College in Texas is a challenging time for many students as they seek to navigate difficult classes, social issues and often living away from home for the first time. College students engage in a higher level of drug use and alcohol abuse than other population groups. A student who is educated on the dangers of drug use and on his or her legal rights may be better able to safely negotiate the challenges of the college years.

A few statistics provide some light on this issue. A report by the Addiction Center shows that drug use and alcohol abuse on campuses has both constant factors and changing trends. A few of the constants include the following:

  • Rates of binge drinking are essentially stable over the past 50 years
  • Fraternity and sorority members face a higher risk of substance abuse
  • Males face an elevated chanceĀ of drug abuse and arrests

Even so, a few factors change over time. One of these is the types of drugs that gain popularity. There may be many reasons for the change in drugs used by students, but some evidence suggests it may be tied to prevention efforts by authorities. Prevention efforts might curtail the use of certain drugs, while allowing another set of drugs to become popular.

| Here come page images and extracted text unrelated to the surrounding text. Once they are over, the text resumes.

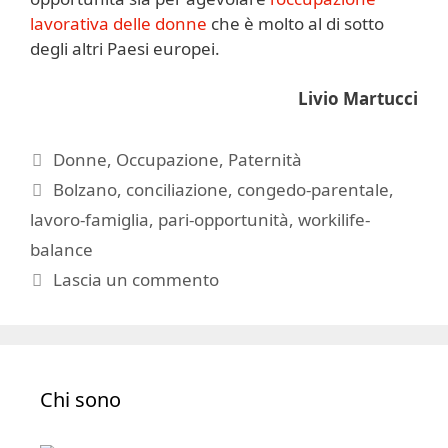
lavorativa delle donne
che è molto al di sotto
degli altri Paesi europei.
Livio Martucci
Categorie
Donne
,
Occupazione
,
Paternità
Tag
Bolzano
,
conciliazione
,
congedo-parentale
,
lavoro-famiglia
,
pari-opportunità
,
workilife-
balance
Lascia un commento
Chi sono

A report by Brookings also provides some insights into the arrest rate of students entering college. Evidence shows that by the age of 23 approximately 30% of Americans have experienced an arrest, though not necessarily a conviction. Blacks have much higher arrest rates and convictions for drug charges, even though they show similar or lower rates of using drugs. The college years present challenges to many wishing to avoid a criminal record.